Tech giant Microsoft announced Thursday that it will remove its business networking site LinkedIn from the Chinese market later this year due to tough regulations from Beijing.
What did Microsoft say?
The company said in a blog post that ending the website’s operations in the country was due to “a significantly more challenging operating environment and greater compliance requirements in China.”
LinkedIn had been criticized for blocking the profiles of American journalists in China for sharing “prohibited content.” Academics, government employees and other figures on the platform have also been blocked for similar reasons.
Linkedin has justified the move by saying its localized platform in China, which was launched in 2014, must comply with Chinese laws. Human rights organizations have condemned the censorship.
The platform will be replaced with a service called InJobs, which uses some of LinkedIn’s networking features but does not allow users to post content or share articles.
LinkedIn last major US social media site in China
LinkedIn was the last major US social media site to still be operating in China, with the government having blocked popular platforms such as Facebook and Twitter.

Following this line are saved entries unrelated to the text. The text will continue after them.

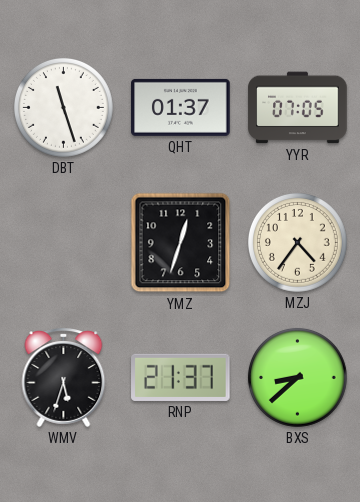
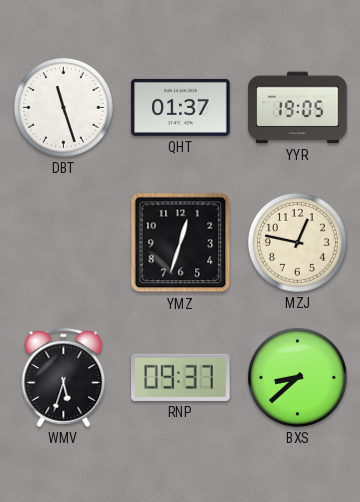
YYR: 07:05 -> 19:05
MZJ: 4:36 -> 12:47
RNP: 21:37 -> 09:37
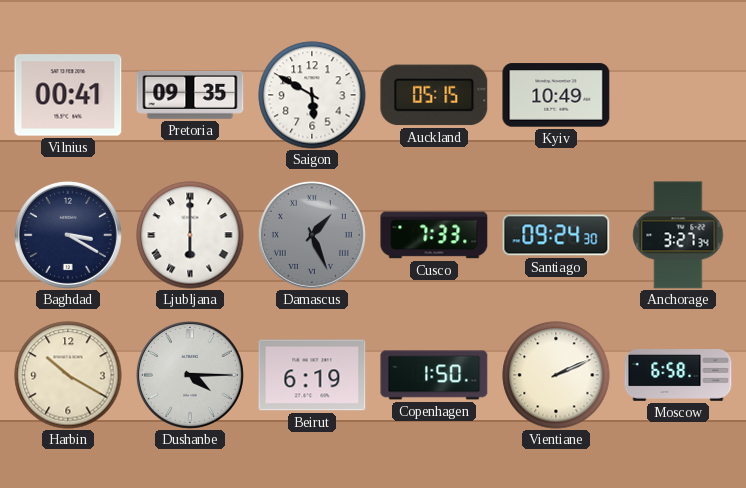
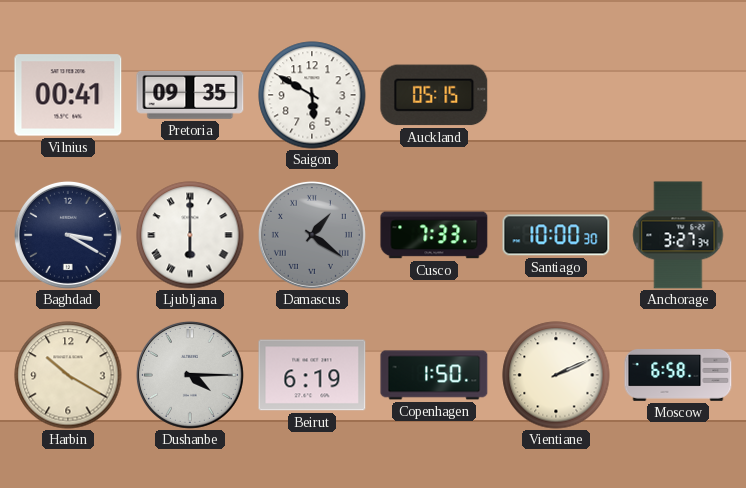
Kyiv: 10:49 -> none
Damascus: 1:26 -> 1:21
Santiago: 09:24 -> 10:00
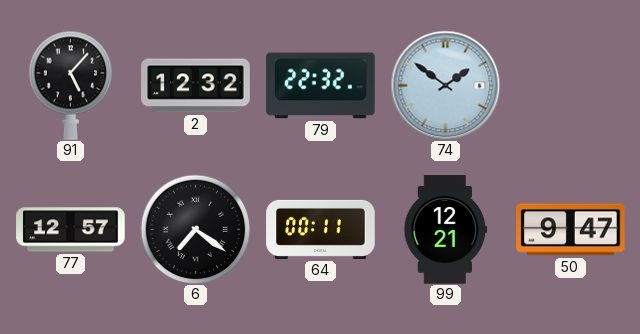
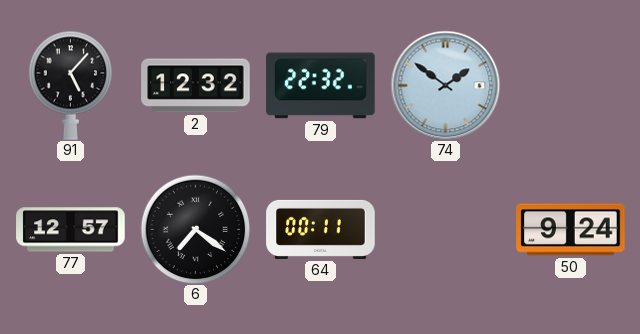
99: 12:21 -> none
50: 9:47 -> 9:24
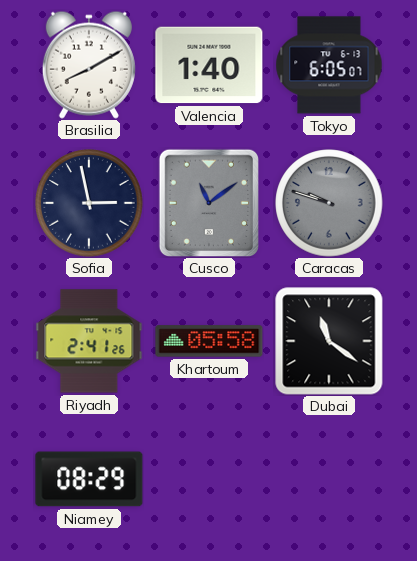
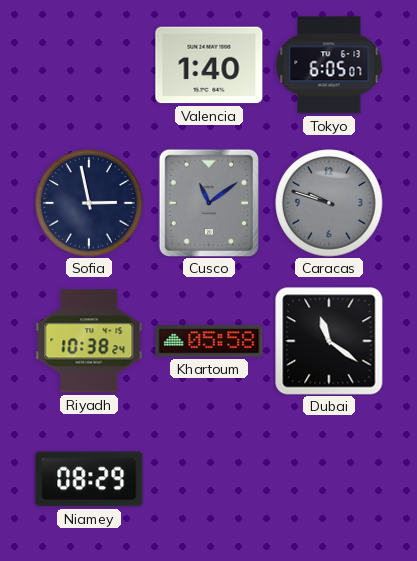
Brasilia: 8:10 -> none
Riyadh: 2:41 -> 10:38
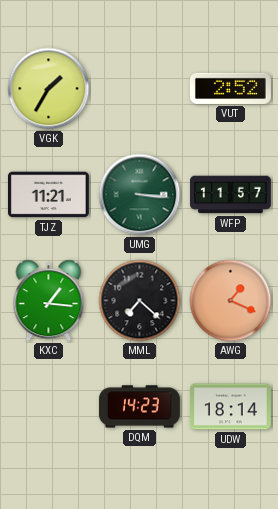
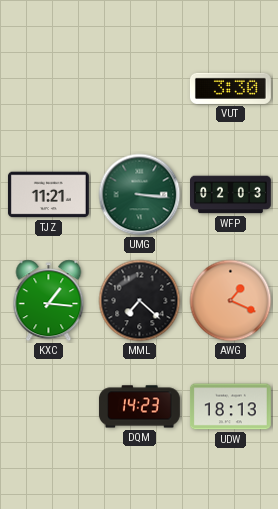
VGK: 1:35 -> none
VUT: 2:52 -> 3:30
WFP: 11:57 -> 02:03
UDW: 18:14 -> 18:13
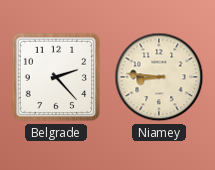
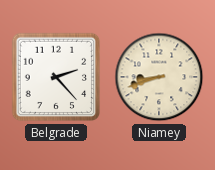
Niamey: 8:46 -> 8:42
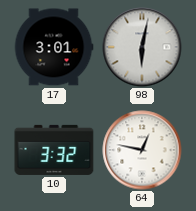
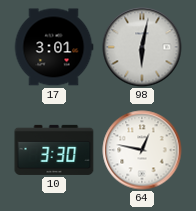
10: 3:32 -> 3:30
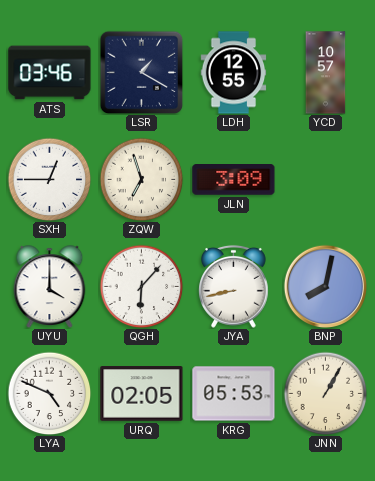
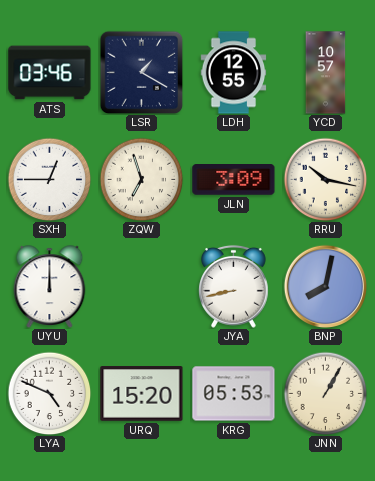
RRU: none -> 10:17
UYU: 4:00 -> 12:00
QGH: 6:07 -> none
URQ: 02:05 -> 15:20
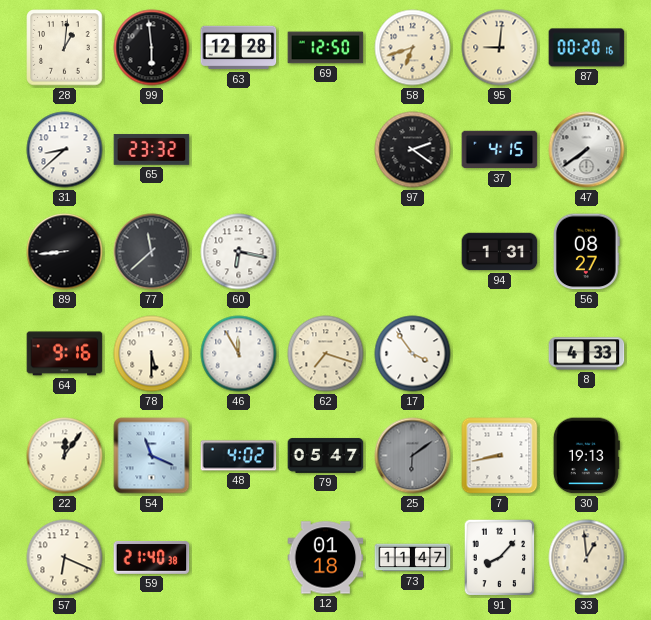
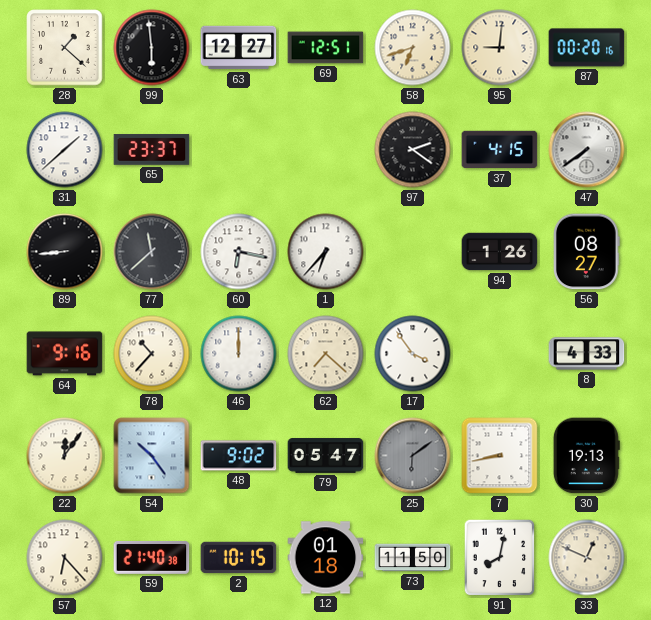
28: 1:01 -> 1:22
63: 12:28 -> 12:27
69: 12:50 -> 12:51
31: 8:38 -> 1:38
65: 23:32 -> 23:37
1: none -> 6:37
94: 1:31 -> 1:26
78: 5:30 -> 10:37
46: 11:55 -> 12:00
62: 7:18 -> 7:22
54: 11:19 -> 10:24
48: 4:02 -> 9:02
57: 6:19 -> 6:23
2: none -> 10:15
73: 11:47 -> 11:50
91: 8:07 -> 8:02
33: 12:59 -> 12:49
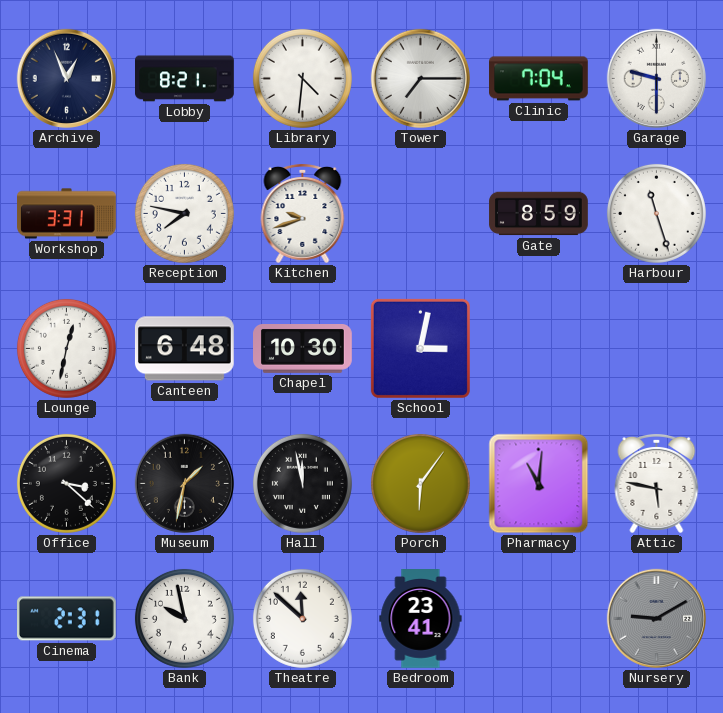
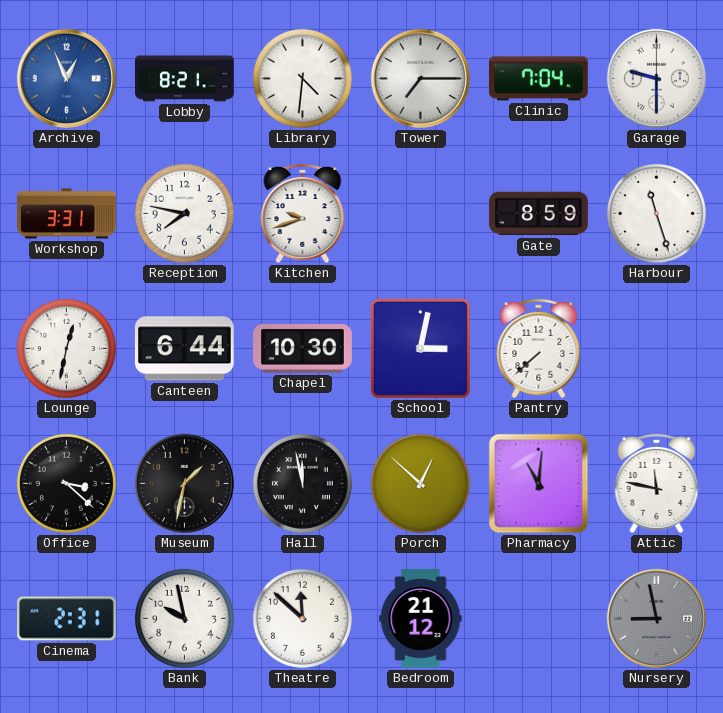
Archive dial: navy -> blue
Canteen: 6:48 -> 6:44
Pantry: none -> 7:38
Porch: 6:06 -> 12:52
Attic: 5:47 -> 11:47
Bedroom: 23:41 -> 21:12
Nursery: 9:10 -> 8:58
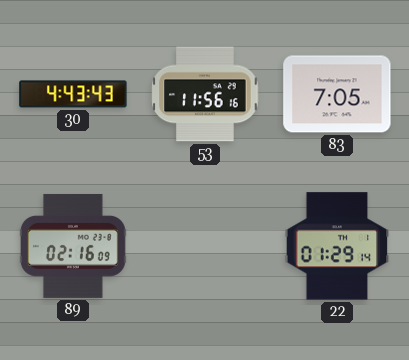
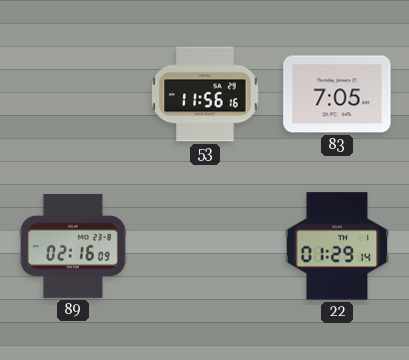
30: 4:43 -> none
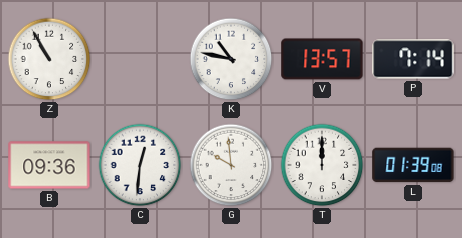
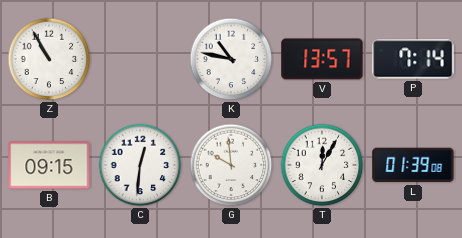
B: 09:36 -> 09:15
T: 12:00 -> 12:05
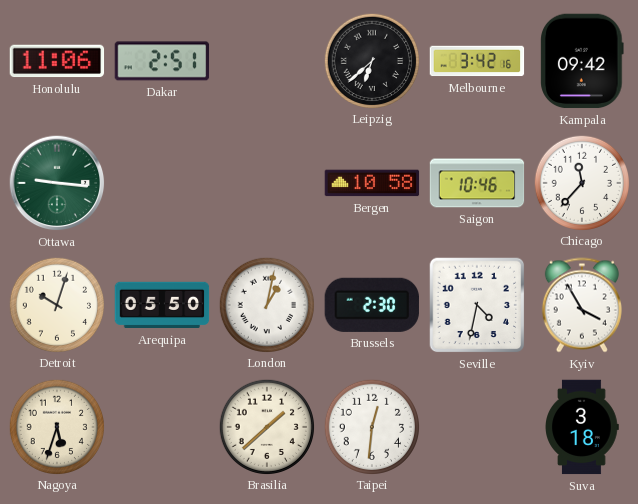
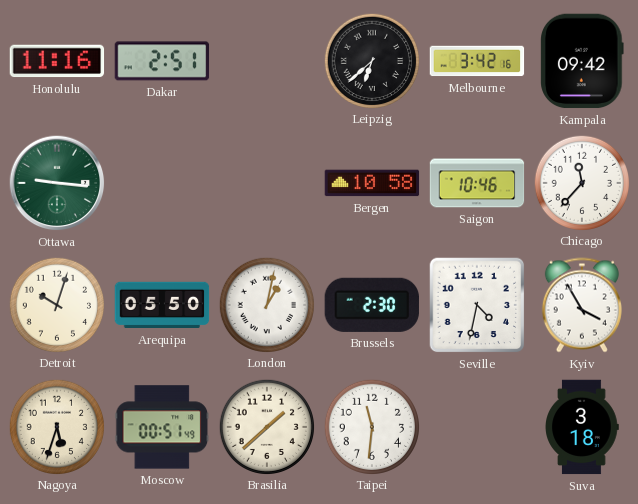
Honolulu: 11:06 -> 11:16
Moscow: none -> 00:51
Taipei: 12:31 -> 11:31
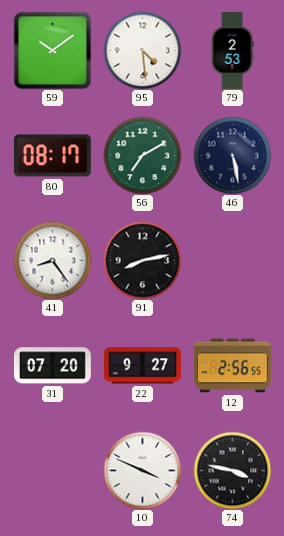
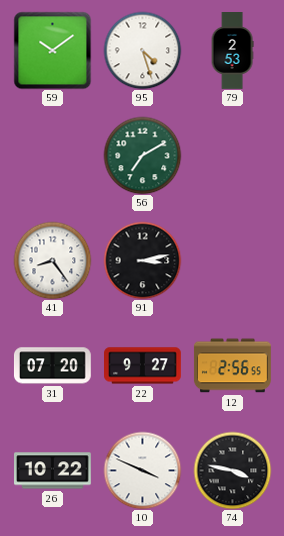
95: 4:29 -> 4:27
80: 08:17 -> none
46: 5:28 -> none
91: 8:13 -> 3:13
26: none -> 10:22
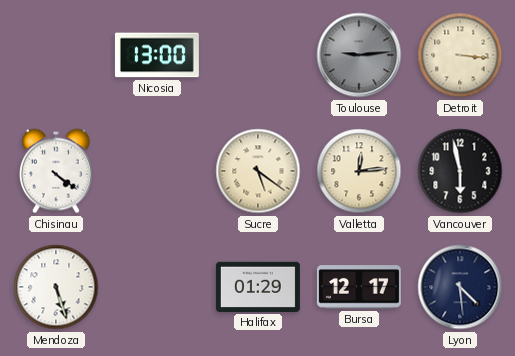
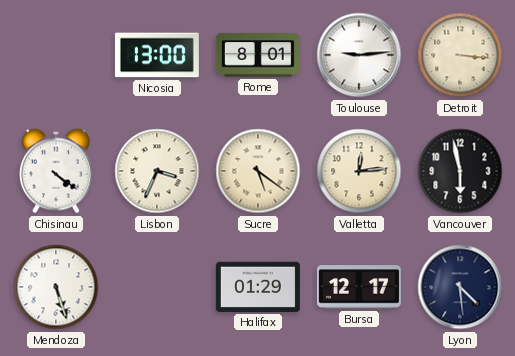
Rome: none -> 8:01
Toulouse dial: grey -> white
Lisbon: none -> 3:34
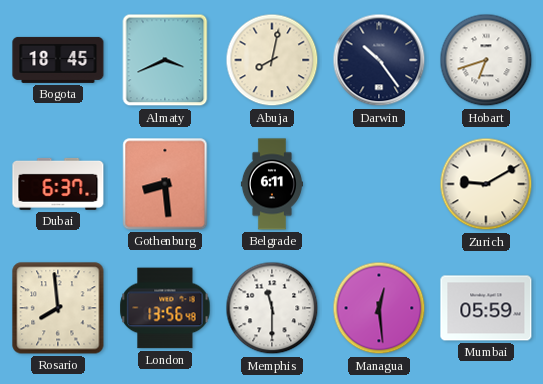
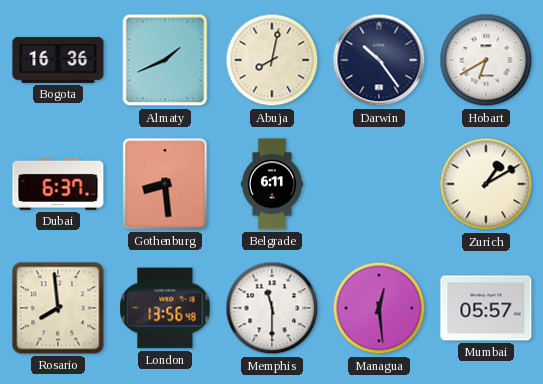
Bogota: 18:45 -> 16:36
Almaty: 3:41 -> 1:41
Hobart: 6:42 -> 6:40
Zurich: 9:10 -> 1:10
Mumbai: 05:59 -> 05:57
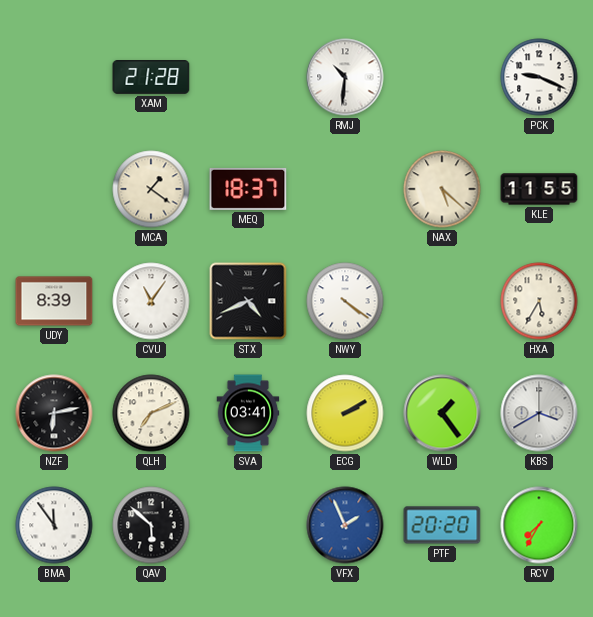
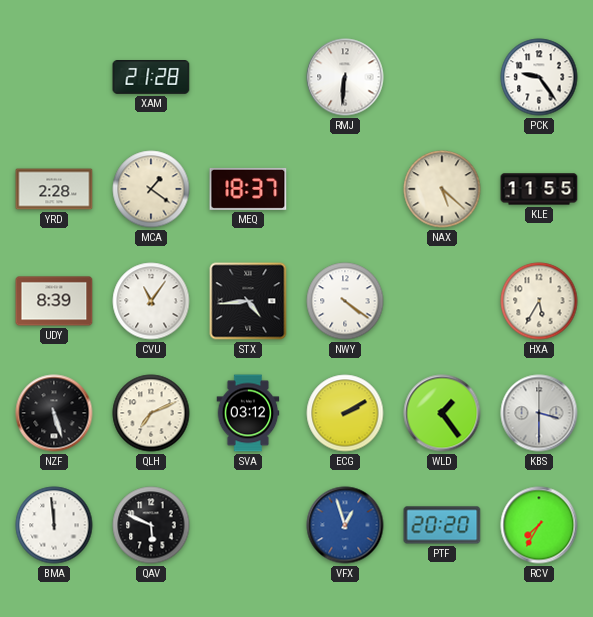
RMJ: 10:31 -> 6:31
PCK: 9:19 -> 9:24
YRD: none -> 2:28
STX: 4:41 -> 4:44
NZF: 6:13 -> 5:27
SVA: 03:41 -> 03:12
KBS: 3:40 -> 3:30
BMA: 11:54 -> 11:59
QAV: 5:52 -> 5:49
VFX: 1:56 -> 12:57
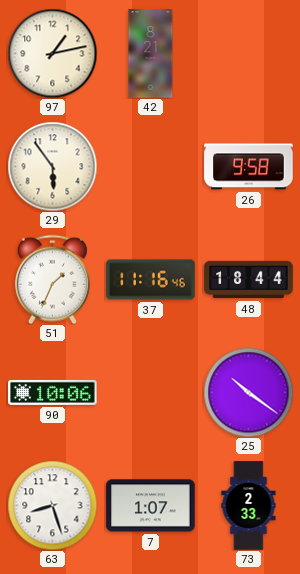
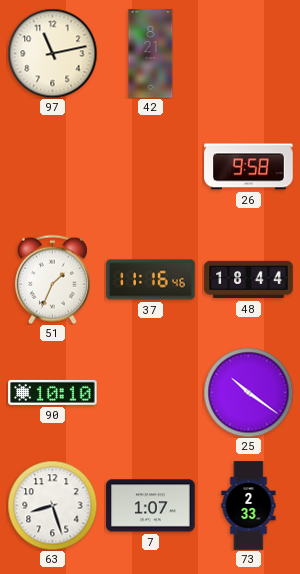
97: 1:13 -> 11:13
29: 5:54 -> none
90: 10:06 -> 10:10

Eyck Freymann, a China studies researcher and doctoral candidate at the University of Oxford in the UK, told AP news agency that LinkedIn ultimately made the right choice pulling the plug. He had received a lettter from LinkedIn earlier this year that said he was sharing “prohibited content” and that his account would be hidden.
Freyman called it “shameful” that LinkedIn was engaging in censorship of its users.
Social media sites are subject to strict rules in China and are required to hand over the personal data of Chinese users when asked by the government. The platforms are also required to delete sensitive content, such as posts that are critical of the ruling Chinese Communist Party.